If the AI tries to do something shady, SafeMCP cuts it off at the pass and returns a clean error frame back to the client. The actual backend server never even sees the dangerous payload.
Here is what it handles right now:

Path Traversal Shield: It cleans and resolves all path arguments to their absolute, canonical forms. If an operation tries to sneak outside your defined workspace folder using .. hacks, it gets blocked instantly.
Subprocess Guard: It completely blocks shell metacharacters and restricts executable binaries to a strict, tight allowlist.
SSRF Network Blocker: Agents love trying to phone home. SafeMCP cuts off access to private subnets, loopback interfaces, and cloud metadata endpoints (like the notorious AWS IMDSv2 address 169.254.169.254).
Forensic Auditing: Every single transaction gets dumped into a local, structured safemcp-audit.jsonl file with anonymized parameters so you can review exactly what your agent was trying to do behind your back. ## Zero Dependencies I have a bit of a pet peeve with modern security tools that require you to download half of the internet just to run. Installing 300 random NPM packages to protect yourself from a vulnerability feels entirely counterproductive—you’re just swapping one supply-chain risk for another. Because of that, I wrote SafeMCP using exclusively native Node.js core modules. Zero production dependencies. The codebase is lean, transparent, and easy to audit yourself.

How to Setup SafeMCP

Using it is pretty straightforward. It works as a command wrapper.

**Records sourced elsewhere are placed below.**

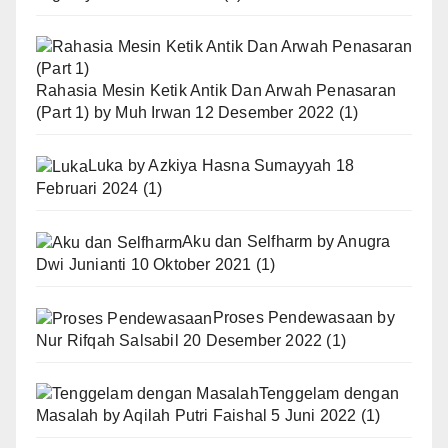
Rahasia Mesin Ketik Antik Dan Arwah Penasaran
(Part 1)
by
Muh Irwan
12 Desember 2022
(1)
Luka
by
Azkiya Hasna Sumayyah
18
Februari 2024
(1)
Aku dan Selfharm
by
Anugra
Dwi Junianti
10 Oktober 2021
(1)
Proses Pendewasaan
by
Nur Rifqah Salsabil
20 Desember 2022
(1)
Tenggelam dengan
Masalah
by
Aqilah Putri Faishal
5 Juni 2022
(1)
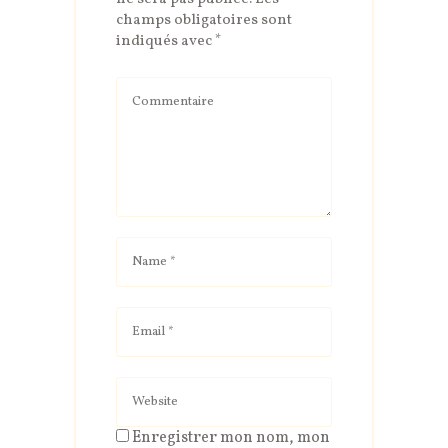
champs obligatoires sont
indiqués avec
*
Enregistrer mon nom, mon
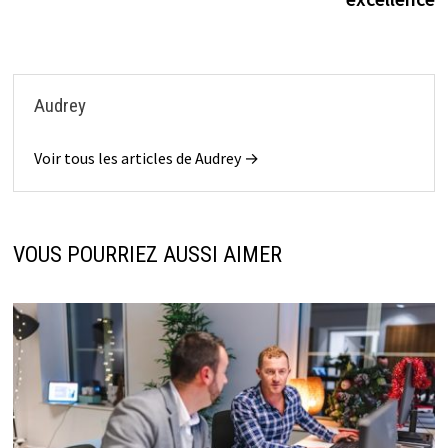
Audrey
Voir tous les articles de Audrey →
VOUS POURRIEZ AUSSI AIMER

You clone it, build it, and then change your MCP configuration files to route through it using a double-dash (--) separator to isolate the gateway's parameters from the actual server command.
For example, to secure the official Anthropic filesystem server inside Claude Desktop, your claude_desktop_config.json would look like this:

{
  "mcpServers": {
    "secure-filesystem": {
      "command": "node",
      "args": [
        "/path/to/safemcp-gateway/dist/safemcp-gateway.js",
        "--workspace",
        "/your/safe/development/folder",
        "--",
        "npx",
        "-y",
        "@modelcontextprotocol/server-filesystem",
        "/your/safe/development/folder"
      ]
    }
  }
}

If you're using Cursor, you just add a new MCP server with the type set to command and drop a similar string right into your settings panel.
Once it's active, it's completely invisible. It stays out of your way unless a tool parameter actually violates a security constraint. If a prompt injection hits your agent, the gateway drops a -32602 JSON-RPC error frame, your editor prints "Access Denied", and your host machine stays completely safe.

Check out the code

The project is completely open-source. If you want to check out the source code, contribute a policy rule, or set it up on your own machine, the repository is up on GitHub:
👉 Angwyn/safemcp-gateway
If agentic software engineering is actually going to work out long-term, we have to start decoupling our transport protocols from our security frameworks. We can't keep trusting raw strings. Stop giving your models root access to your machine without a gatekeeper.
Take a look, try it out, and let me know if you run into any weird edge cases or if there are specific security rules you think should be added to the default blocklist!

Top comments (1)

Raju Dandigam • Jul 2

Your point that the scary part of MCP is not "the model turns evil" but that local subprocesses inherit your exact user permissions is the right framing. The path-traversal example is especially useful because it translates prompt injection into a failure mode infra teams already understand: untrusted input crossing a capability boundary. In production I have found the biggest win is making the filesystem and tool layer enforce its own allowlist and audit trail so the model never gets to reason its way around scope. agent-inspect has pushed me toward the same pattern on the observability side: if you cannot see the tool call, arguments, and denial reason, you cannot harden it. Curious whether you see SafeMCP living mostly as a local dev guardrail or as a pattern teams will embed inside hosted agent runtimes too.